*Task description*
State how many lines of the material below contain the word "Kurumsal". Add nothing else.

*Data for review*

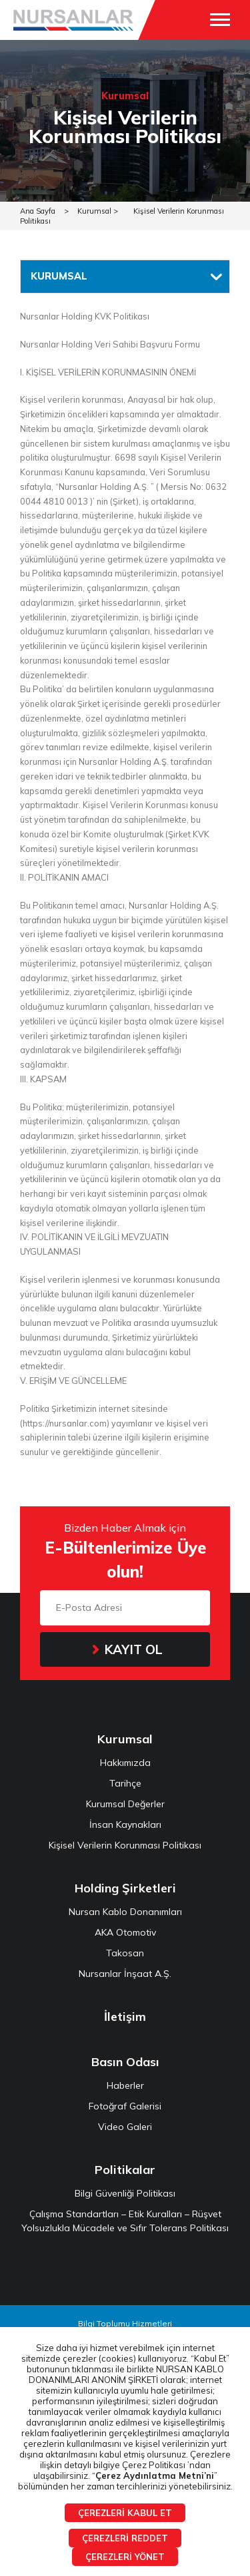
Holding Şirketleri (125, 1888)
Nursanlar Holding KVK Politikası (84, 316)
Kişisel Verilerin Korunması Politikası (125, 1845)
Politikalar (125, 2169)
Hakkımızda (125, 1763)
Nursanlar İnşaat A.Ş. (125, 1974)
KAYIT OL (134, 1649)
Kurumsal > (97, 211)
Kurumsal (125, 1739)
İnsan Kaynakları (125, 1824)
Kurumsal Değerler (125, 1804)
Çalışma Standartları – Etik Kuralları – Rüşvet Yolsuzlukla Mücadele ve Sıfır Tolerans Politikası (125, 2221)
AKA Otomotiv (125, 1932)
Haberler (125, 2085)
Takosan (125, 1953)
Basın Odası (125, 2061)
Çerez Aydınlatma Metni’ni (154, 2475)
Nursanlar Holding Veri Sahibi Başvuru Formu (110, 344)
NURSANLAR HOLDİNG (73, 20)
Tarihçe (125, 1783)
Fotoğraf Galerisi (125, 2106)
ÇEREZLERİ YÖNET (125, 2556)
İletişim (125, 2016)
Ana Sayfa (37, 211)
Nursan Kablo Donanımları (125, 1912)
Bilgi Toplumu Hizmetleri (125, 2323)
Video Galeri (125, 2127)
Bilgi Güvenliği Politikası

*Expected answer*
3